To tell you the truth, Johnny Sack is probably my favorite character. Maybe it’s just his name, or that Vincent Curatola, who plays Johnny, is so convincingly malevolent. His accumulated resentments are quite obviously blinding him, and I would lay odds—you should pardon the expression—that Tony Soprano will be forced to deal with him in some entertainingly punitive way. It struck me, while contemplating Johnny Sack’s personality problems (it’s much healthier to think about the shocking pathologies of fictional characters than of the shocking pathologies of the real people who populate the front pages today, isn’t it?), that he is a model of the modern mobster, in that he lets his greed get the best of him. Perhaps I am looking back on the early Mob with more affection than it deserves, but it seems as if Carlo Gambino and the like knew when to take and when not to take.
The Luchese analogy is apt, I think, though Johnny Sack’s vanity reminds me of John Gotti; Johnny Sack is the sort of mobster who would have someone killed, as Gotti did, for a superficial show of disrespect.

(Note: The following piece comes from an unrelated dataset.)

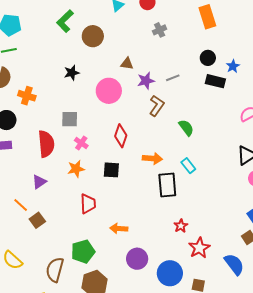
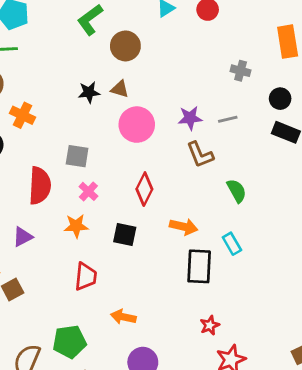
gray cross: (160, 30) -> (241, 71), moved, turned 32
brown triangle: (127, 64) -> (120, 89), moved
brown L-shape: (157, 106) -> (200, 155), turned 115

You remember, of course, the case of Louie DiBono, the hapless drywall contractor and mid-level Gambino man? Gotti had him killed because DiBono missed a required audience with the Boss. About DiBono, Gotti said: “He didn’t rob nothing. Know why he’s dying? He’s gonna die because he refused to come in when I called.” Gotti’s ego required constant feeding, constant displays of respect. The most successful bosses are obviously the most self-effacing.
By the way, doesn’t it seem a little odd to you that Johnny Sack’s New York family is seeking out Tony Soprano’s New Jersey family for advice and guidance? I always pictured the DeCalvalcante family of New Jersey as completely subservient to New York. The ring-of-truth meter is faltering on this one.